## EXERCISE
List every line below containing "Хабаровске".

-.-.-

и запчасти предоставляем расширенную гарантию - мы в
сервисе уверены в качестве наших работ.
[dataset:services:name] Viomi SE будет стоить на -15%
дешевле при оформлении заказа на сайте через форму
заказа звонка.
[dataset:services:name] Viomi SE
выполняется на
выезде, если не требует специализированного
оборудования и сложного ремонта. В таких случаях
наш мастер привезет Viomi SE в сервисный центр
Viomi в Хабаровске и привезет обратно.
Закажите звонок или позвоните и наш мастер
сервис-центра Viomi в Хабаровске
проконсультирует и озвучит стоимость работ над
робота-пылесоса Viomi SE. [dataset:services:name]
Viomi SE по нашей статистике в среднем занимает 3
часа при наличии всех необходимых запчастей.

-.-.-

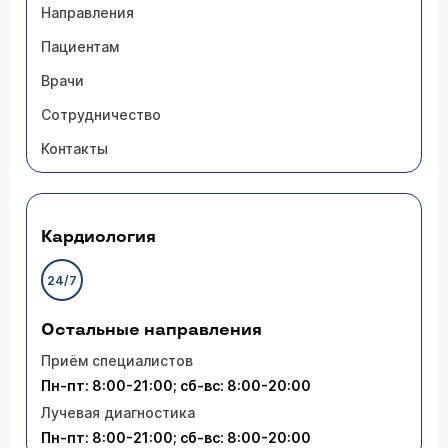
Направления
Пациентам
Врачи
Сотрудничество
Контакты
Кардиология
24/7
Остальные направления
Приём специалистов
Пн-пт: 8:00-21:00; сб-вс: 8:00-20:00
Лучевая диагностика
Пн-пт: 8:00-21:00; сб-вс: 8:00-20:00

-.-.-

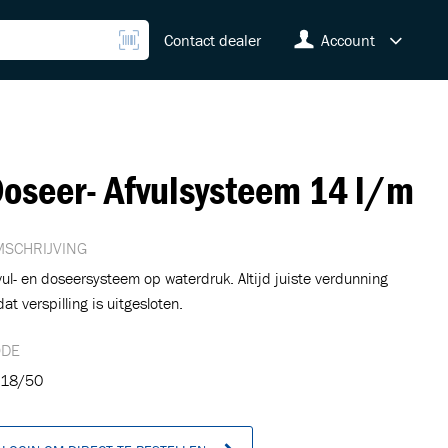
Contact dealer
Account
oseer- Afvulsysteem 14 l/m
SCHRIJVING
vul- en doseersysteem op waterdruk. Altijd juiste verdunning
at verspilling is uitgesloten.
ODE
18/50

-.-.-

## YOUR SOLUTION
Viomi в Хабаровске и привезет обратно.
сервис-центра Viomi в Хабаровске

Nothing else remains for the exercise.